Rowan nodded slowly. "He was headed east with two scouts. He never returned. Neither did they. No blood trail. No sign."

Talia’s voice shook. "What if they were taken?"

"They were taken," Orin snapped. "Which is exactly why we can’t sit here with our tails tucked in. We pursue Camille. We interrogate whoever we must."

"And you’d risk another ambush?" Talia said. "You’d divide the pack again and lose more blood?"

"I’d rather lose a few now than risk Camille turning full dark and marching back with the Elder’s army behind her!"

"Enough," Magnolia said again. The table rattled as her palm hit it, not with brute force, but with presence. Her wolf flared through her voice, threading each syllable with dominance. "You want to argue over strategy while the bodies of our people still smoke outside?"

No one responded.

She moved around the table, slowly, deliberately. Her clothes were plain, stained from battle, a torn sleeve pinned at the shoulder with a broken piece of Rhett’s insignia. Yet she carried herself like a queen forged in fire.

"I’ve been silent. I’ve let each of you speak because we built this council on the ashes of the old one. But don’t mistake my silence for weakness."

She paused at the edge of the table, near Orin.

"You think going after Camille will fix this?" she said. "You think dragging her back in chains, if she’s even still Camille, will prevent the Elder’s war?"

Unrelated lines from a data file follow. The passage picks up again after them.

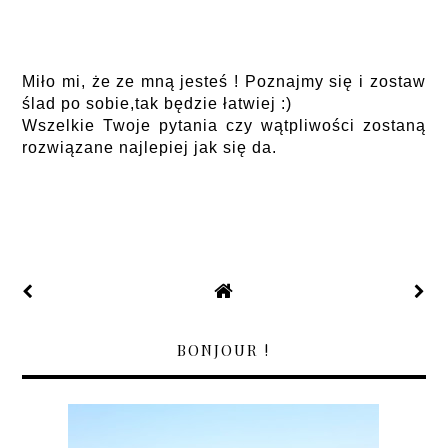
Miło mi, że ze mną jesteś ! Poznajmy się i zostaw
ślad po sobie,tak będzie łatwiej :)
Wszelkie Twoje pytania czy wątpliwości zostaną
rozwiązane najlepiej jak się da.
BONJOUR !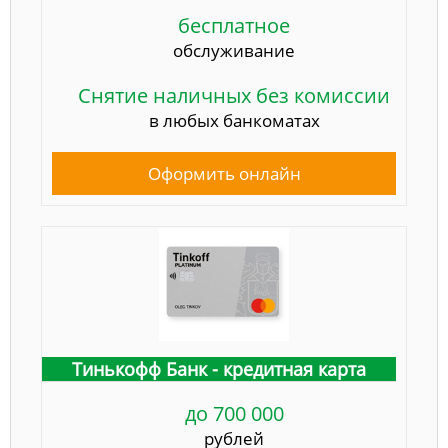
бесплатное
обслуживание
Снятие наличных без комиссии
в любых банкоматах
Оформить онлайн
Тинькофф Банк - кредитная карта
до 700 000
рублей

"She’s the key," Orin said. "She always has been."

"She’s also a girl raised on fear," Magnolia said, her voice softer now. "A girl who watched her blood kill and her dreams rot. And now we’ve driven her off again. Not because she’s weak, but because we never gave her the space to be strong."

Talia’s lip trembled, her eyes dropping.

"Camille’s message said not to follow. I believe her. Not the Ash Child. Her." Magnolia looked to each of them. "And if she’s wrong... if this is a trap... then we prepare. We fortify. But we do not chase ghosts into the dark."

Silence followed.

Rowan was the first to nod.

"She’s right. We’re bleeding. We regroup. Fortify. We plan for both return and betrayal."

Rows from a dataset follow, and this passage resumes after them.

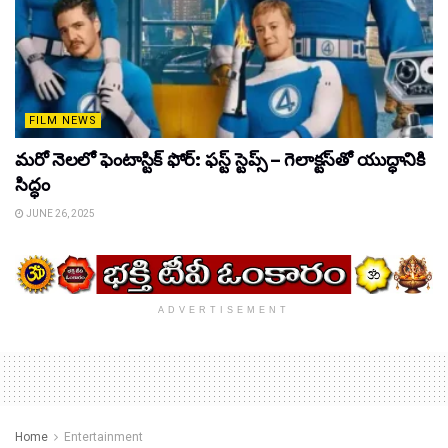
FILM NEWS
మరో నెలలో ఫెంటాస్టిక్ ఫోర్: ఫస్ట్ స్టెప్స్ – గెలాక్టస్‌తో యుద్ధానికి
సిద్ధం
JUNE 26, 2025
ADVERTISEMENT
Home
Entertainment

Talia nodded slowly after him.

But Orin’s growl rose again. "This is weakness. This is why Rhett led. Because he wouldn’t hesitate, "

Magnolia stepped toward him, her eyes sharp. "He can’t lead. He’s unconscious. And I am hesitating, not because I fear leadership, Orin. But because leadership demands restraint."

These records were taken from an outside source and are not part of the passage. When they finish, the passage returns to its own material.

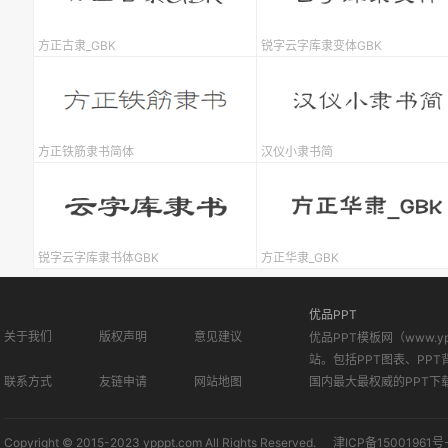
方正古隶_GBK
锐字云字库隶变体GBK
方正铁筋隶书简体
汉仪小隶书简
锐字云字库隶书体GBK
方正华隶_GBK
优品PPT
关于我们
版权声明
意见建议
优品PPT模板网（www.
站。包括PPT图表、PPT
联系方式
友链申请
网站地图
国内最大最权威的PPT下
Copyright © 2015-2023 ypppt.com All Rights Reserved.
津ICP备15001961号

Their gazes locked, ancient power flickering in Orin’s eyes. But he stepped back, nostrils flaring, teeth clenched.

She turned to the others.

"We appoint search guards, yes. But no deep forest pursuit. If Camille wants to return, she’ll find her way back."

"And if she returns with an army?" Dorian asked.

"Then we’ll be ready to face it," she said.

Outside the war room, the storm had begun again, light but constant, rain tracing the cracked glass of the high arched windows. Magnolia felt its rhythm settle into her bones like a warning.

"Dismissed," she said at last.

The council filtered out, some grumbling, others casting wary glances her way. Orin lingered, his mouth twisted in something too bitter to be called a smirk.

"You’re playing a dangerous game, girl," he said quietly. "Mercy makes beautiful graves."

Magnolia didn’t answer. She waited until his footsteps echoed down the hall, then closed the doors.

Alone now.

She leaned against the table, her hand brushing the carved outline of the Callahan crest burned into the wood. Everything was falling apart, yet she had never felt more awake.

She didn’t hear the steps at first. Not until the knock came behind her, soft but urgent.

She turned. Rowan.

"There’s more," he said. "You need to see this."

She followed him down the hall, past wounded guards and bloodied walls. They entered the ruined east wing, where Camille’s chamber once stood.

Smoke still lingered. The walls were blackened. The protective runes had been scorched out of the stone.

Rowan knelt near the wreckage of her bed, reaching beneath the splintered floorboards. His hand emerged holding a second envelope, sealed, marked in blood.

Magnolia took it carefully, her fingers trembling.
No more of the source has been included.